What to produce => Line by line, repeat the material below exactly and leave the images out.

Exercise material =>
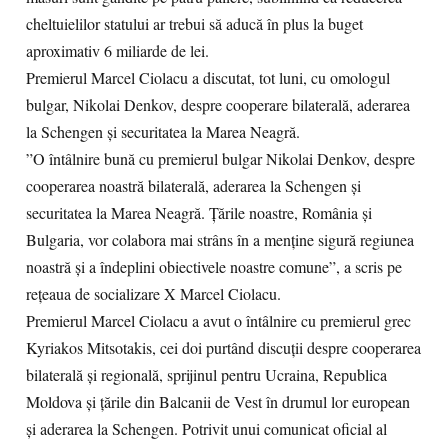
cheltuielilor statului ar trebui să aducă în plus la buget
aproximativ 6 miliarde de lei.
Premierul Marcel Ciolacu a discutat, tot luni, cu omologul
bulgar, Nikolai Denkov, despre cooperare bilaterală, aderarea
la Schengen şi securitatea la Marea Neagră.
”O întâlnire bună cu premierul bulgar Nikolai Denkov, despre
cooperarea noastră bilaterală, aderarea la Schengen şi
securitatea la Marea Neagră. Ţările noastre, România şi
Bulgaria, vor colabora mai strâns în a menţine sigură regiunea
noastră şi a îndeplini obiectivele noastre comune”, a scris pe
reţeaua de socializare X Marcel Ciolacu.
Premierul Marcel Ciolacu a avut o întâlnire cu premierul grec
Kyriakos Mitsotakis, cei doi purtând discuţii despre cooperarea
bilaterală şi regională, sprijinul pentru Ucraina, Republica
Moldova şi ţările din Balcanii de Vest în drumul lor european
şi aderarea la Schengen. Potrivit unui comunicat oficial al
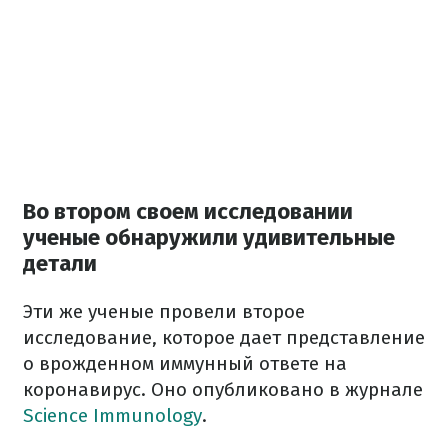
Во втором своем исследовании
ученые обнаружили удивительные
детали
Эти же ученые провели второе
исследование, которое дает представление
о врожденном иммунный ответе на
коронавирус. Оно опубликовано в журнале
Science Immunology
.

Finished task =>
cheltuielilor statului ar trebui să aducă în plus la buget
aproximativ 6 miliarde de lei.
Premierul Marcel Ciolacu a discutat, tot luni, cu omologul
bulgar, Nikolai Denkov, despre cooperare bilaterală, aderarea
la Schengen şi securitatea la Marea Neagră.
”O întâlnire bună cu premierul bulgar Nikolai Denkov, despre
cooperarea noastră bilaterală, aderarea la Schengen şi
securitatea la Marea Neagră. Ţările noastre, România şi
Bulgaria, vor colabora mai strâns în a menţine sigură regiunea
noastră şi a îndeplini obiectivele noastre comune”, a scris pe
reţeaua de socializare X Marcel Ciolacu.
Premierul Marcel Ciolacu a avut o întâlnire cu premierul grec
Kyriakos Mitsotakis, cei doi purtând discuţii despre cooperarea
bilaterală şi regională, sprijinul pentru Ucraina, Republica
Moldova şi ţările din Balcanii de Vest în drumul lor european
şi aderarea la Schengen. Potrivit unui comunicat oficial al
Во втором своем исследовании
ученые обнаружили удивительные
детали
Эти же ученые провели второе
исследование, которое дает представление
о врожденном иммунный ответе на
коронавирус. Оно опубликовано в журнале
Science Immunology
.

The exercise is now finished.